Last updated


30/100

Like Huawei and OPPO, ZTE is pushing in to the global market with affordable alternatives to the bank-busting flagships we’ve all come to know and expect. The Blade Vec is one such low-cost device, priced varyingly depending on your market, but generally falling between the OPPO Neo 5 and Motorola Moto G – two phones that offer some serious bang for your buck.

So, how does the Blade Vec do in the face of such staunch competition? Not well, unfortunately. On paper it reads like a budget buyer’s dream, but the reality is starkly disappointing.

Design

4/5


The look and feel of the Blade Vec gives no indication of its underlying problems. This is a well-constructed device for this end of the market. The thin, flat profile and almost sharp edges fit comfortably in the hand. The textured back hails back to the Motorola flagships of yesteryear and the buttons are easily reached by righties and lefties alike, although the latter may have troubles with volume-up.

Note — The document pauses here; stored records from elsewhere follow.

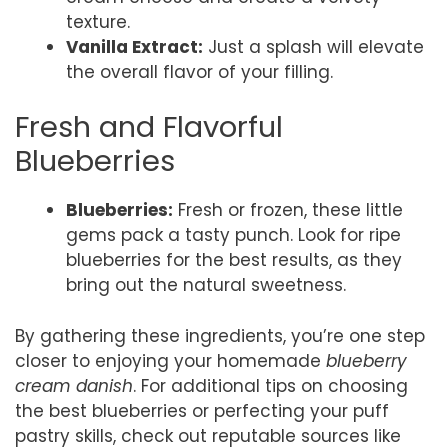
texture.
Vanilla Extract:
Just a splash will elevate
the overall flavor of your filling.
Fresh and Flavorful
Blueberries
Blueberries:
Fresh or frozen, these little
gems pack a tasty punch. Look for ripe
blueberries for the best results, as they
bring out the natural sweetness.
By gathering these ingredients, you’re one step
closer to enjoying your homemade
blueberry
cream danish
. For additional tips on choosing
the best blueberries or perfecting your puff
pastry skills, check out reputable sources like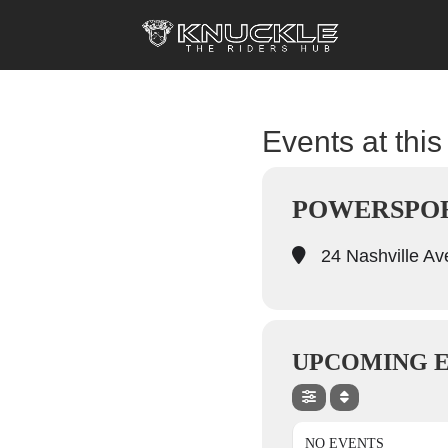
Events at this
POWERSPOR
24 Nashville A
UPCOMING 
NO EVENTS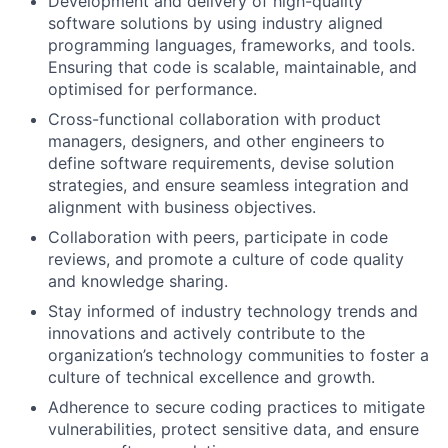
Development and delivery of high-quality
software solutions by using industry aligned
programming languages, frameworks, and tools.
Ensuring that code is scalable, maintainable, and
optimised for performance.
Cross-functional collaboration with product
managers, designers, and other engineers to
define software requirements, devise solution
strategies, and ensure seamless integration and
alignment with business objectives.
Collaboration with peers, participate in code
reviews, and promote a culture of code quality
and knowledge sharing.
Stay informed of industry technology trends and
innovations and actively contribute to the
organization’s technology communities to foster a
culture of technical excellence and growth.
Adherence to secure coding practices to mitigate
vulnerabilities, protect sensitive data, and ensure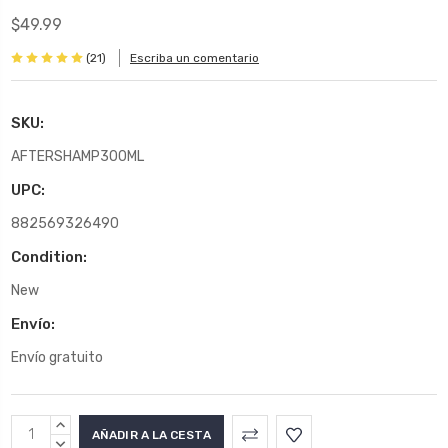
$49.99
(21)
Escriba un comentario
SKU:
AFTERSHAMP300ML
UPC:
882569326490
Condition:
New
Envío:
Envío gratuito
Stock
AUMENTAR
actual:
LA
DISMINUIR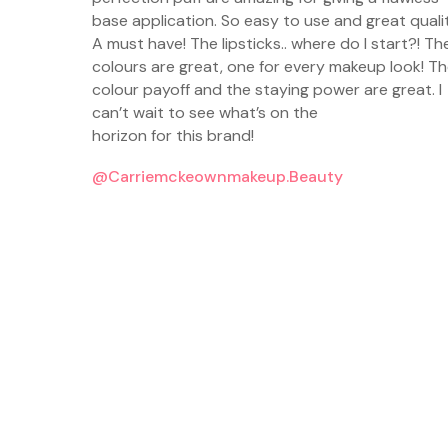
ws. It’s
base application. So easy to use and great qualit
as I love
A must have! The lipsticks.. where do I start?! Th
he shade
colours are great, one for every makeup look! T
rless is
colour payoff and the staying power are great. I
can’t wait to see what’s on the
horizon for this brand!
@carriemckeownmakeup.beauty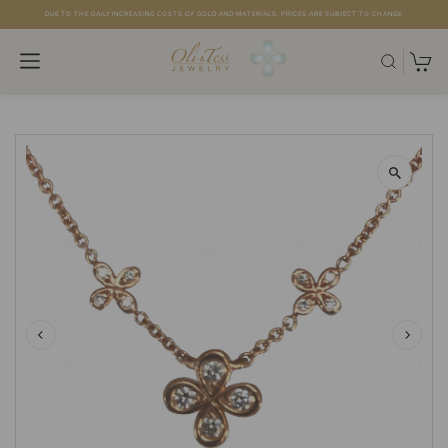
DUE TO THE DAILY INCREASING COSTS OF GOLD AND MATERIALS, PRICES ARE SUBJECT TO CHANGE.
Skip to content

The lock and volume buttons themselves are a little loose, but who cares at this price? The Home, Back and Multitasking buttons are on-screen. There are two SIM slots on the left-hand side, one of which is 3G and the other 2G-only.

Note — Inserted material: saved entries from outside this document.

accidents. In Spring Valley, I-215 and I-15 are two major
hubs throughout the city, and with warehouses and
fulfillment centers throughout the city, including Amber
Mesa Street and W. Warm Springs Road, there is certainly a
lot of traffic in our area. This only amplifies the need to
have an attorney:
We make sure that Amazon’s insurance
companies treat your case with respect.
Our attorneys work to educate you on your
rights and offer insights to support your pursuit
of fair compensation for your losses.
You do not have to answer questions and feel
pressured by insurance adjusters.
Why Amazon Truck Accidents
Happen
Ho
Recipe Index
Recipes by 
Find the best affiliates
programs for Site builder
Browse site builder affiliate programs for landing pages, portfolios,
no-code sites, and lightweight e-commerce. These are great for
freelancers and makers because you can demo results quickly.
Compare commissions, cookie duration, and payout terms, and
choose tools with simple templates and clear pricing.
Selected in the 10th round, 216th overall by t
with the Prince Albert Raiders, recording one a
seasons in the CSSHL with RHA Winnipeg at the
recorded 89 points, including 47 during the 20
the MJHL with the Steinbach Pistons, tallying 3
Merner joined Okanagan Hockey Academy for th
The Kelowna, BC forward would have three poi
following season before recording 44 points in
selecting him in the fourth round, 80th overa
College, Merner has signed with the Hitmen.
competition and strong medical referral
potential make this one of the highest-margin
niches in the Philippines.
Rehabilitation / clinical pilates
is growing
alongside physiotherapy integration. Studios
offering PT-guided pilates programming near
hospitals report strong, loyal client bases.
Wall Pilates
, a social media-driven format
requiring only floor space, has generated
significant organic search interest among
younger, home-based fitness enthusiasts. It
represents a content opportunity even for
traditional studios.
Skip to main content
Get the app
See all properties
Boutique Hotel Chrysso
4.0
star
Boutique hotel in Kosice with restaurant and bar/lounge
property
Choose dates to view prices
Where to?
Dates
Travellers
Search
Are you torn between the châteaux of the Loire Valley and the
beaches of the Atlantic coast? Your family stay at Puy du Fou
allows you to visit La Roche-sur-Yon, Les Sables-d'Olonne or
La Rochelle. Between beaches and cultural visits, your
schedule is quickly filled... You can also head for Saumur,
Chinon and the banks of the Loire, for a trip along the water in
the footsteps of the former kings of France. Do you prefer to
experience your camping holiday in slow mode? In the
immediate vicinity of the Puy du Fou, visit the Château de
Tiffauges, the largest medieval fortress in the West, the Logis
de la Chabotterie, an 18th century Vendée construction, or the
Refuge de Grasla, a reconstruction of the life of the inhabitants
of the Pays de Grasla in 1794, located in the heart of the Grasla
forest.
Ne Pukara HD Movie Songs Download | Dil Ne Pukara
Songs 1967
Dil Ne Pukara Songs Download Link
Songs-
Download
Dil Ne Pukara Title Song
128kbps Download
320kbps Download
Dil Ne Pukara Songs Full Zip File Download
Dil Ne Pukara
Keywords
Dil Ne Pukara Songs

Under those is the microSD slot, which takes cards up to 32GB. You’ll probably need one eventually – storage is just 8GB, with 5GB available to the user.

The side bezels are unexpectedly thin. Along with the crisp 720p display this gives the Blade Vec the appearance of a more-expensive device.

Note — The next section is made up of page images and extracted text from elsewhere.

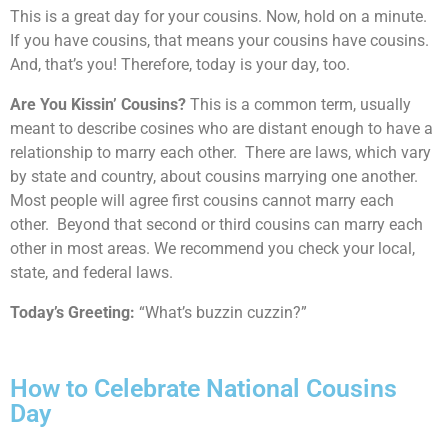
This is a great day for your cousins. Now, hold on a minute.
If you have cousins, that means your cousins have cousins.
And, that’s you! Therefore, today is your day, too.
Are You Kissin’ Cousins?
This is a common term, usually
meant to describe cosines who are distant enough to have a
relationship to marry each other. There are laws, which vary
by state and country, about cousins marrying one another.
Most people will agree first cousins cannot marry each
other. Beyond that second or third cousins can marry each
other in most areas. We recommend you check your local,
state, and federal laws.
Today’s Greeting:
“What’s buzzin cuzzin?”
How to Celebrate National Cousins
Day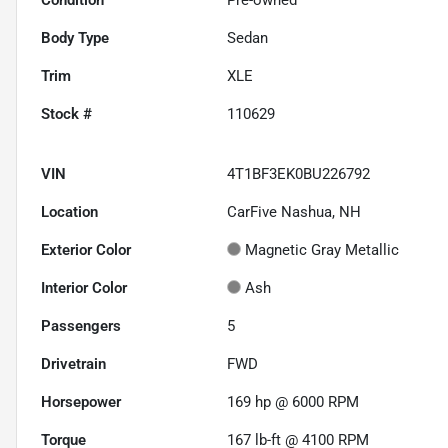
Body Type
Sedan
Trim
XLE
Stock #
110629
VIN
4T1BF3EK0BU226792
Location
CarFive Nashua, NH
Exterior Color
Magnetic Gray Metallic
Interior Color
Ash
Passengers
5
Drivetrain
FWD
Horsepower
169 hp @ 6000 RPM
Torque
167 lb-ft @ 4100 RPM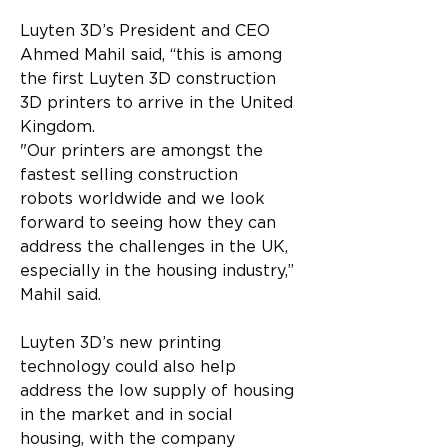
Luyten 3D’s President and CEO 
Ahmed Mahil said, “this is among 
the first Luyten 3D construction 
3D printers to arrive in the United 
Kingdom.
"Our printers are amongst the 
fastest selling construction 
robots worldwide and we look 
forward to seeing how they can 
address the challenges in the UK, 
especially in the housing industry,” 
Mahil said.
Luyten 3D’s new printing 
technology could also help 
address the low supply of housing 
in the market and in social 
housing, with the company 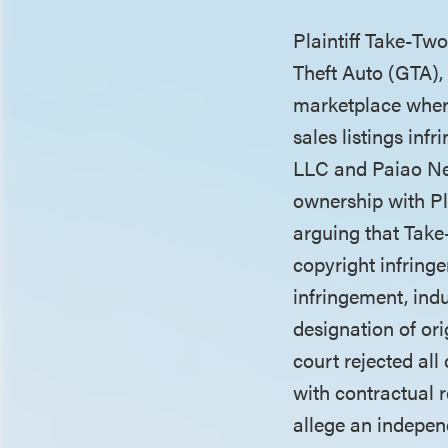
Plaintiff Take-Tw
Theft Auto (GTA), 
marketplace where
sales listings in
LLC and Paiao Net
ownership with Pl
arguing that Take-
copyright infring
infringement, ind
designation of ori
court rejected all
with contractual 
allege an indepen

The top and bottom bezels aren’t uncommonly tall, either. Overall this is a perfectly attractive-looking low-price option.

User interface

4/5

The 720p 5-inch display is pretty close in quality to the one found on the Moto G, which is fantastic.

Unlocking requires you to press and hold, rather than swiping. This is a little strange and takes longer than the more-usual method, but it’s an idiosyncrasy that you quickly adapt to.

The UI itself isn’t overly pretty, but it’s not boring. It’s a familiar Android experience.

So far so good.

A small niggle is that plugging the phone in to a PC requires you to select “Turn on USB storage” for any files to show up. This is unnecessary but still isn’t really worthy of serious complaint.

So, what’s the problem?

Connectivity

0.5/5

Once you try to use the Blade Vec to actually do anything the magic shatters. Whether it’s WiFi or 3G it doesn’t matter. You’re in for a frustrating ride.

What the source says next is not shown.